God is the great giver of gifts. When we give things away in imitation of Him, we are learning how to become like Him. When we give things away with strings attached, we are becoming more and more like the devil, growing in the ways of manipulation.
We are in the shopping season for Christmas, and this is because it is a gigantic season for gift giving. And of course, much of it is a consumerist racket, with people in hot pursuit of Mammon and uninterested in celebrating the birth of the Christ child. Just because people are giving presents doesn’t make anything godly. In the Revelation, when God’s two witnesses were finally killed, the unbelieving world celebrated by giving presents (Rev. 11:10). So let us hear the caution against materialism in Christmas.
But most of us need to hear the caution in the other direction more. Our celebration of the Incarnation is a celebration of the great event when God Himself gave Himself to us as a material present. Jesus took on a material body. He was born of a woman, born under the law, and gave that body to us, doing it for us. And so Christmas must not be materialistic, but it must be material.

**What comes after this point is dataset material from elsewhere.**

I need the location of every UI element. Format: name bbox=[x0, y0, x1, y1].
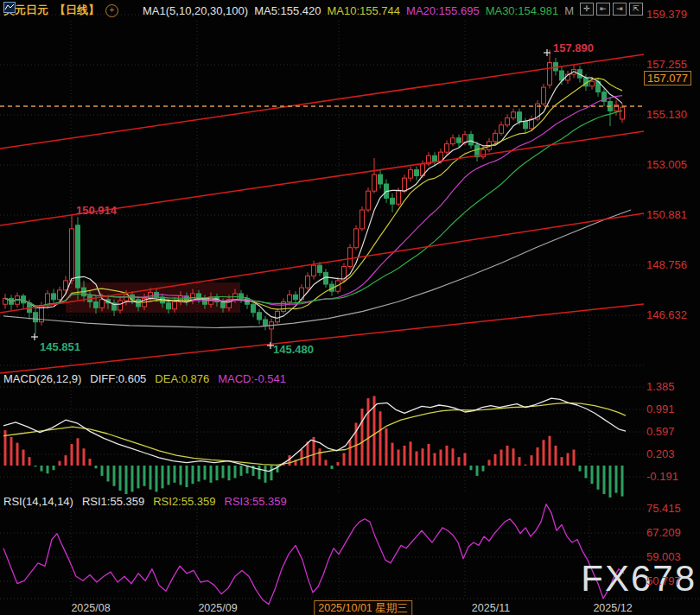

Remember that the White Witch is the one who asks all the responsible questions about sustainability. When she came across a feast characterized by waste and conspicuous consumption, she said this: “What is the meaning of all this gluttony, this waste, this self-indulgence?”
And it was Judas who put on the responsible long face when all that precious ointment was wasted on Jesus. “Then saith one of his disciples, Judas Iscariot, Simon’s son, which should betray him, Why was not this ointment sold for three hundred pence, and given to the poor?” (John 12:4–5). Judas was to betray Jesus, but it is to be noted that in this question, he was betraying Him already.
There is a ditch on both sides of the road. Take great care that you don’t flatter your own propensities by misjudging which ditch beckons you.